Solid state has made listening out for a hard drive’s “click of death” an impossible task, but magnetic disks are still in heavy use, especially in server applications and knowing exactly when a drive is going to fail can’t be left up to the sharpness of one’s hearing. That’s what SMART, or Self-Monitoring, Analysis, and Reporting Technology, is designed for, but getting any actionable information from a drive’s SMART data is difficult at best. Through trial and error, one company has figured out which SMART stats you should be paying attention to.

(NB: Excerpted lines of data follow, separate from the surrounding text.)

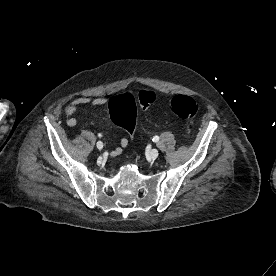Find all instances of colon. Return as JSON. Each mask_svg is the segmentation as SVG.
Returning a JSON list of instances; mask_svg holds the SVG:
<instances>
[{
    "label": "colon",
    "instance_id": "colon-1",
    "mask_svg": "<svg viewBox=\"0 0 276 276\" xmlns=\"http://www.w3.org/2000/svg\"><path fill=\"white\" fill-rule=\"evenodd\" d=\"M155 101V94L152 91H140L137 99L130 93L114 96L108 103L110 118L112 121L124 128L132 138L135 126L138 107L147 109ZM170 110L178 117L188 120V129H194L193 119L198 112L197 102L190 96L175 95L169 104Z\"/></svg>",
    "mask_w": 276,
    "mask_h": 276
}]
</instances>
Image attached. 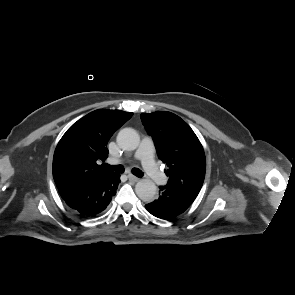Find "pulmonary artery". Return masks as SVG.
I'll return each mask as SVG.
<instances>
[{
	"mask_svg": "<svg viewBox=\"0 0 295 295\" xmlns=\"http://www.w3.org/2000/svg\"><path fill=\"white\" fill-rule=\"evenodd\" d=\"M135 158L141 160L146 173L156 184H164L166 182V176L159 170L154 161V145L150 137L142 139L135 153Z\"/></svg>",
	"mask_w": 295,
	"mask_h": 295,
	"instance_id": "obj_1",
	"label": "pulmonary artery"
}]
</instances>
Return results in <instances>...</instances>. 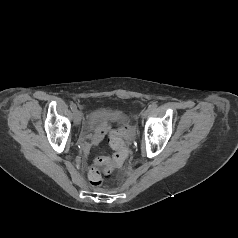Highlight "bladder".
I'll list each match as a JSON object with an SVG mask.
<instances>
[{
    "mask_svg": "<svg viewBox=\"0 0 238 238\" xmlns=\"http://www.w3.org/2000/svg\"><path fill=\"white\" fill-rule=\"evenodd\" d=\"M90 119L105 118L109 123H119L125 120V115L121 111H112L108 109H100L90 114ZM127 138H131L129 135Z\"/></svg>",
    "mask_w": 238,
    "mask_h": 238,
    "instance_id": "31cf9c89",
    "label": "bladder"
}]
</instances>
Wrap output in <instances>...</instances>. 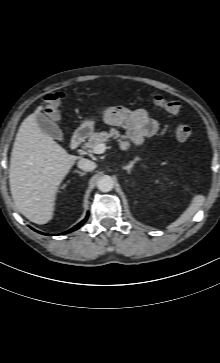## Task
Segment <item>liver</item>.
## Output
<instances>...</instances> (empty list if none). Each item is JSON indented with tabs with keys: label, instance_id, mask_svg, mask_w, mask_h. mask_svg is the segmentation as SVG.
<instances>
[{
	"label": "liver",
	"instance_id": "6515ba94",
	"mask_svg": "<svg viewBox=\"0 0 220 363\" xmlns=\"http://www.w3.org/2000/svg\"><path fill=\"white\" fill-rule=\"evenodd\" d=\"M43 108L38 106L21 123L9 170L10 191L16 208L36 224L52 219L59 186L79 159L40 129L36 115Z\"/></svg>",
	"mask_w": 220,
	"mask_h": 363
}]
</instances>
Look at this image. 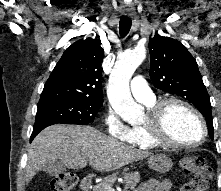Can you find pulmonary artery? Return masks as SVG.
Returning a JSON list of instances; mask_svg holds the SVG:
<instances>
[{"label": "pulmonary artery", "mask_w": 221, "mask_h": 191, "mask_svg": "<svg viewBox=\"0 0 221 191\" xmlns=\"http://www.w3.org/2000/svg\"><path fill=\"white\" fill-rule=\"evenodd\" d=\"M132 95L140 102L150 103L155 99V96L149 85L142 76H136L130 83Z\"/></svg>", "instance_id": "1"}]
</instances>
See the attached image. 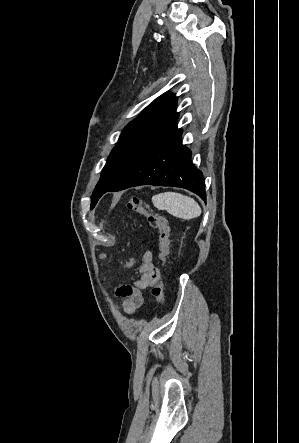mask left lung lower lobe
I'll return each mask as SVG.
<instances>
[{
  "instance_id": "obj_1",
  "label": "left lung lower lobe",
  "mask_w": 299,
  "mask_h": 443,
  "mask_svg": "<svg viewBox=\"0 0 299 443\" xmlns=\"http://www.w3.org/2000/svg\"><path fill=\"white\" fill-rule=\"evenodd\" d=\"M181 136V129L174 130L104 193L139 185L174 186L188 189L205 200L203 174L191 162V151L182 145Z\"/></svg>"
}]
</instances>
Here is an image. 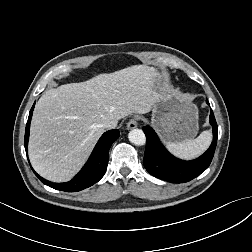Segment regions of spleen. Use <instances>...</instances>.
<instances>
[{
  "label": "spleen",
  "instance_id": "3e777b00",
  "mask_svg": "<svg viewBox=\"0 0 252 252\" xmlns=\"http://www.w3.org/2000/svg\"><path fill=\"white\" fill-rule=\"evenodd\" d=\"M210 131H203L196 139L183 142H169L167 148L176 156L192 159L201 155L210 145Z\"/></svg>",
  "mask_w": 252,
  "mask_h": 252
}]
</instances>
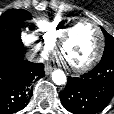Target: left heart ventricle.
<instances>
[{
  "instance_id": "obj_1",
  "label": "left heart ventricle",
  "mask_w": 114,
  "mask_h": 114,
  "mask_svg": "<svg viewBox=\"0 0 114 114\" xmlns=\"http://www.w3.org/2000/svg\"><path fill=\"white\" fill-rule=\"evenodd\" d=\"M99 44L95 27L84 22L79 24L63 49V57L74 65L88 62L95 54Z\"/></svg>"
}]
</instances>
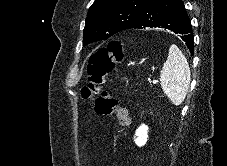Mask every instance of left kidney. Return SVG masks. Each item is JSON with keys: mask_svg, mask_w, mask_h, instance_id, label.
<instances>
[{"mask_svg": "<svg viewBox=\"0 0 227 166\" xmlns=\"http://www.w3.org/2000/svg\"><path fill=\"white\" fill-rule=\"evenodd\" d=\"M136 138H134L135 144L142 147L146 144L148 139V126L142 124L135 132Z\"/></svg>", "mask_w": 227, "mask_h": 166, "instance_id": "5707ae66", "label": "left kidney"}]
</instances>
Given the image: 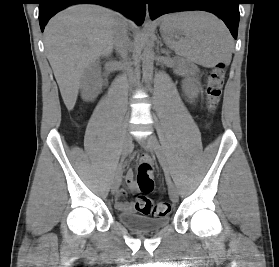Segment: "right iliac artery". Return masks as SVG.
I'll return each mask as SVG.
<instances>
[{"label":"right iliac artery","mask_w":279,"mask_h":267,"mask_svg":"<svg viewBox=\"0 0 279 267\" xmlns=\"http://www.w3.org/2000/svg\"><path fill=\"white\" fill-rule=\"evenodd\" d=\"M125 157H126V155L122 157V159H121V161H120V163H119V165H118V172H121L122 167H124V164H125V162H126V161H125Z\"/></svg>","instance_id":"right-iliac-artery-1"}]
</instances>
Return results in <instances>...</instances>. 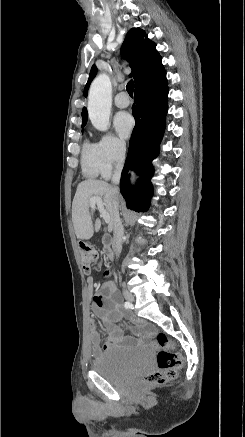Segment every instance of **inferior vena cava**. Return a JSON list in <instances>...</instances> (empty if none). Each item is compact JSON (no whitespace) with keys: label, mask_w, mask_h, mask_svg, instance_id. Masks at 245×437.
Wrapping results in <instances>:
<instances>
[{"label":"inferior vena cava","mask_w":245,"mask_h":437,"mask_svg":"<svg viewBox=\"0 0 245 437\" xmlns=\"http://www.w3.org/2000/svg\"><path fill=\"white\" fill-rule=\"evenodd\" d=\"M124 159H125V145L121 144L119 146V149H118L117 162H116L115 171H114V174L112 177V183L114 185L113 188H114L115 192H118L117 185L120 182L121 171L123 168ZM113 207H114V236H113V240H112V248H113V251H114L116 257H119L121 250H122V236H123L124 228H123L120 216H119L118 200L116 198L113 202Z\"/></svg>","instance_id":"inferior-vena-cava-1"}]
</instances>
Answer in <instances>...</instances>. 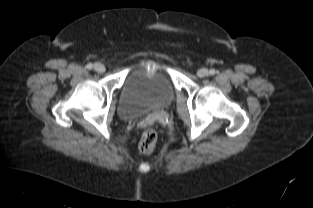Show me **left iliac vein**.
<instances>
[{
  "instance_id": "obj_1",
  "label": "left iliac vein",
  "mask_w": 313,
  "mask_h": 208,
  "mask_svg": "<svg viewBox=\"0 0 313 208\" xmlns=\"http://www.w3.org/2000/svg\"><path fill=\"white\" fill-rule=\"evenodd\" d=\"M197 75L201 78L206 77L208 75V70L205 68H201L197 71Z\"/></svg>"
}]
</instances>
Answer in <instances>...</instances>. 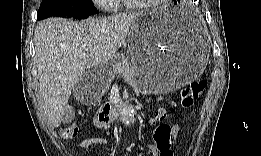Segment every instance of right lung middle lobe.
<instances>
[{
  "mask_svg": "<svg viewBox=\"0 0 261 156\" xmlns=\"http://www.w3.org/2000/svg\"><path fill=\"white\" fill-rule=\"evenodd\" d=\"M98 13L91 0H43L37 19L50 16L77 18Z\"/></svg>",
  "mask_w": 261,
  "mask_h": 156,
  "instance_id": "obj_1",
  "label": "right lung middle lobe"
}]
</instances>
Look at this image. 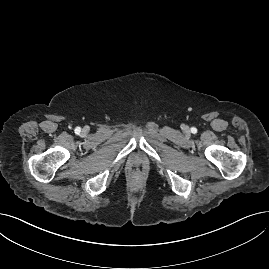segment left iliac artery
<instances>
[{
  "label": "left iliac artery",
  "instance_id": "obj_1",
  "mask_svg": "<svg viewBox=\"0 0 269 269\" xmlns=\"http://www.w3.org/2000/svg\"><path fill=\"white\" fill-rule=\"evenodd\" d=\"M192 132H196V128H192Z\"/></svg>",
  "mask_w": 269,
  "mask_h": 269
}]
</instances>
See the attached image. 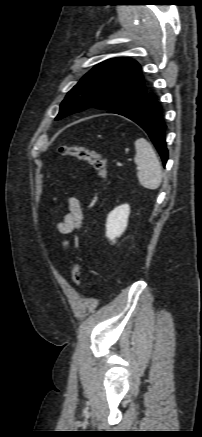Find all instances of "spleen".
Listing matches in <instances>:
<instances>
[{"label": "spleen", "mask_w": 202, "mask_h": 437, "mask_svg": "<svg viewBox=\"0 0 202 437\" xmlns=\"http://www.w3.org/2000/svg\"><path fill=\"white\" fill-rule=\"evenodd\" d=\"M135 163L139 171L137 177L140 184L150 190L157 189L162 182V168L151 144L144 138L135 142Z\"/></svg>", "instance_id": "obj_1"}]
</instances>
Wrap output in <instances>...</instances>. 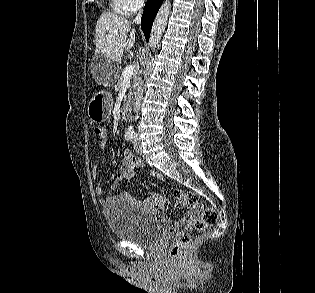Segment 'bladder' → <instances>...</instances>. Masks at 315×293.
<instances>
[{
  "label": "bladder",
  "instance_id": "bladder-1",
  "mask_svg": "<svg viewBox=\"0 0 315 293\" xmlns=\"http://www.w3.org/2000/svg\"><path fill=\"white\" fill-rule=\"evenodd\" d=\"M112 234L139 247L157 244L162 229L156 220L145 211L125 202H113L103 211Z\"/></svg>",
  "mask_w": 315,
  "mask_h": 293
}]
</instances>
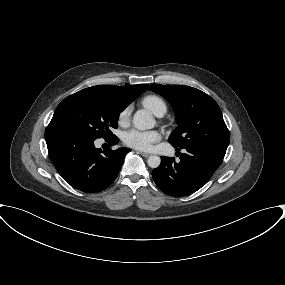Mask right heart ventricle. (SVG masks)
<instances>
[{
    "mask_svg": "<svg viewBox=\"0 0 285 285\" xmlns=\"http://www.w3.org/2000/svg\"><path fill=\"white\" fill-rule=\"evenodd\" d=\"M143 105L148 108L155 115L165 114L167 111V104L163 98L158 95H147L142 100Z\"/></svg>",
    "mask_w": 285,
    "mask_h": 285,
    "instance_id": "1",
    "label": "right heart ventricle"
}]
</instances>
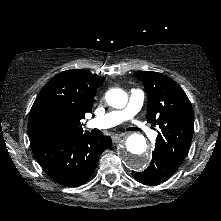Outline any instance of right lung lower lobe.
Listing matches in <instances>:
<instances>
[{
    "instance_id": "right-lung-lower-lobe-1",
    "label": "right lung lower lobe",
    "mask_w": 221,
    "mask_h": 221,
    "mask_svg": "<svg viewBox=\"0 0 221 221\" xmlns=\"http://www.w3.org/2000/svg\"><path fill=\"white\" fill-rule=\"evenodd\" d=\"M111 144L108 136L84 134L38 141L31 147L36 159L53 180L75 187L91 177L101 153Z\"/></svg>"
}]
</instances>
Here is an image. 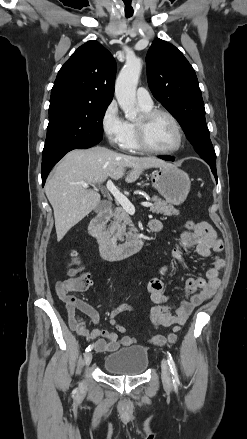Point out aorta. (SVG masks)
<instances>
[{"mask_svg":"<svg viewBox=\"0 0 247 439\" xmlns=\"http://www.w3.org/2000/svg\"><path fill=\"white\" fill-rule=\"evenodd\" d=\"M142 70V61L131 57L121 69L115 85V96L127 119L137 116L136 87Z\"/></svg>","mask_w":247,"mask_h":439,"instance_id":"1","label":"aorta"}]
</instances>
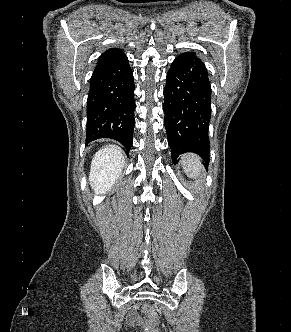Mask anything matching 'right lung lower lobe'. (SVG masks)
<instances>
[{"mask_svg":"<svg viewBox=\"0 0 291 332\" xmlns=\"http://www.w3.org/2000/svg\"><path fill=\"white\" fill-rule=\"evenodd\" d=\"M134 78L128 59L97 63L87 100L86 142L99 138L119 141L128 152L135 126Z\"/></svg>","mask_w":291,"mask_h":332,"instance_id":"obj_1","label":"right lung lower lobe"}]
</instances>
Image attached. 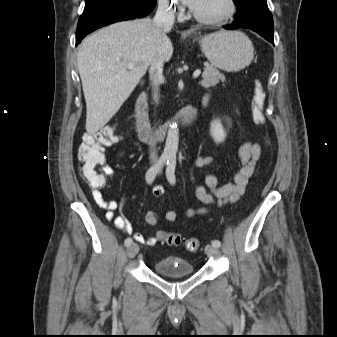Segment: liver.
Wrapping results in <instances>:
<instances>
[{
    "label": "liver",
    "instance_id": "liver-1",
    "mask_svg": "<svg viewBox=\"0 0 337 337\" xmlns=\"http://www.w3.org/2000/svg\"><path fill=\"white\" fill-rule=\"evenodd\" d=\"M169 31L144 18L112 24L82 41L77 64L88 134H95L110 121L150 65L171 59L173 45L166 35ZM129 62L137 65L128 70Z\"/></svg>",
    "mask_w": 337,
    "mask_h": 337
}]
</instances>
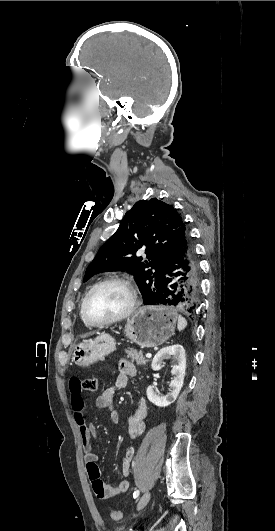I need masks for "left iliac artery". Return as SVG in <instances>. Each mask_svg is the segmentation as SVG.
<instances>
[{
    "instance_id": "left-iliac-artery-1",
    "label": "left iliac artery",
    "mask_w": 275,
    "mask_h": 531,
    "mask_svg": "<svg viewBox=\"0 0 275 531\" xmlns=\"http://www.w3.org/2000/svg\"><path fill=\"white\" fill-rule=\"evenodd\" d=\"M138 496H139V490H136V491L133 493V498L136 499Z\"/></svg>"
}]
</instances>
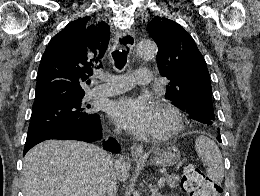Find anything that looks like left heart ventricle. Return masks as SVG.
<instances>
[{
  "label": "left heart ventricle",
  "instance_id": "1",
  "mask_svg": "<svg viewBox=\"0 0 260 196\" xmlns=\"http://www.w3.org/2000/svg\"><path fill=\"white\" fill-rule=\"evenodd\" d=\"M167 118L165 114L155 106V115H154V122L152 126V131L161 127L163 124H165Z\"/></svg>",
  "mask_w": 260,
  "mask_h": 196
}]
</instances>
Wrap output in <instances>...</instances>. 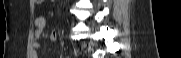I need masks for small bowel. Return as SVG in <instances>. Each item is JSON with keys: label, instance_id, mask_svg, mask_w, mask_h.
I'll return each instance as SVG.
<instances>
[{"label": "small bowel", "instance_id": "obj_1", "mask_svg": "<svg viewBox=\"0 0 181 58\" xmlns=\"http://www.w3.org/2000/svg\"><path fill=\"white\" fill-rule=\"evenodd\" d=\"M46 25V20L44 17L40 16L37 17L34 20V27H35V37H34V42H33V47H34V58H38L37 56V50L40 48V38L43 33V30ZM58 39V33L53 31L50 34V40L51 41H56Z\"/></svg>", "mask_w": 181, "mask_h": 58}]
</instances>
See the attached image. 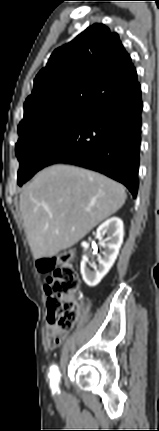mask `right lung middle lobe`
Segmentation results:
<instances>
[{"mask_svg": "<svg viewBox=\"0 0 159 431\" xmlns=\"http://www.w3.org/2000/svg\"><path fill=\"white\" fill-rule=\"evenodd\" d=\"M87 116L88 114L81 112H59L18 129L19 140L15 152L20 162V186L41 169L43 159L50 149Z\"/></svg>", "mask_w": 159, "mask_h": 431, "instance_id": "1", "label": "right lung middle lobe"}]
</instances>
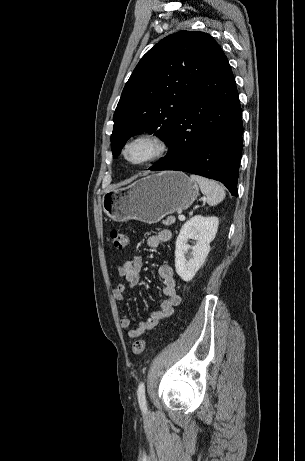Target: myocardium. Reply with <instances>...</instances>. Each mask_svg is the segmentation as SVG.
I'll use <instances>...</instances> for the list:
<instances>
[{
  "instance_id": "obj_1",
  "label": "myocardium",
  "mask_w": 305,
  "mask_h": 461,
  "mask_svg": "<svg viewBox=\"0 0 305 461\" xmlns=\"http://www.w3.org/2000/svg\"><path fill=\"white\" fill-rule=\"evenodd\" d=\"M140 142L149 144L152 147V151L147 157L139 161H131L127 157V150L131 145L140 143ZM168 150H169L168 141L162 134H160L159 132H155V131H144V132H140L130 137L123 144L122 149H121V156L127 164L131 166H135V167H141V166H145V165L151 164L159 160L160 158L166 155Z\"/></svg>"
}]
</instances>
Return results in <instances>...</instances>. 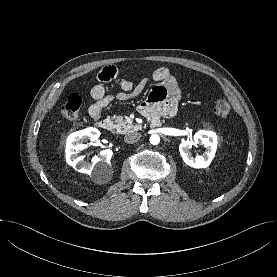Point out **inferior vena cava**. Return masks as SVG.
Segmentation results:
<instances>
[{"label":"inferior vena cava","instance_id":"inferior-vena-cava-1","mask_svg":"<svg viewBox=\"0 0 277 277\" xmlns=\"http://www.w3.org/2000/svg\"><path fill=\"white\" fill-rule=\"evenodd\" d=\"M141 138V134L138 132H131L125 135L124 140L128 144L137 142Z\"/></svg>","mask_w":277,"mask_h":277}]
</instances>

Image: Kenny Louie / Flickr, licensed under Creative Commons 2.0
As Computerworld’s Lucas Mearian reports, Backblaze, an online backup provider, has been keeping an eye on SMART data from its servers and identifying which of the many values provide a reliable indication of impending failure. This isn’t a straightforward task as the data is not consistent across hard drive models and manufacturers.
40,000 drives later, and the results are in:
SMART 5 – Reallocated_Sector_Count.
SMART 187 – Reported_Uncorrectable_Errors.
SMART 188 – Command_Timeout.
SMART 197 – Current_Pending_Sector_Count.
SMART 198 – Offline_Uncorrectable
In Backblaze’s experience, the above five metrics were the most reliable and consistent when it came to predicting when a drive would give up the ghost. All you have to do to see the numbers for your own hardware is to grab a tool such as CrystalDiskInfo (it’s free, just watch out for the browser bar in the installer) and poll your drives. Hopefully they’re all in decent nick.
The 5 SMART stats that actually predict hard drive failure [Computerworld]
Comments
2 responses to “Your Hard Drive’s Time Of Death Is Based On These Numbers”
Neat, I shall get smartmontools on my NAS to monitor these counters and alert on anything out of the ordinary. 🙂
All my machines get Hard Disk Sentinel by default 🙂
I’d be interested in any recommendations of alternatives ppl have to offer too.
This seems really self evident,..
“When the stats that monitor your drives health show a lot of problems – it’s more likely to fail”
Have you taken a look at your SMART data recently? Some drives will display a lot of different numbers for a lot of different events, some of which are more useful as indicators of drive health/failure than others.
Having a top five to watch out for makes it far simpler to deduce the health of the drive than trying to work out what all metrics reflect what type of errors and the severity of those errors in your situation. Is it not better to have a catch-all five than to guess based on potentially hundreds of data points?
I like to keep a copy of the table from Wikipedia printed out and posted up near my NAS – They have highlighted the top 9 and provided a short description of each item – great when your SMART monitor only lists the errata, or when viewing smart logs in CLI.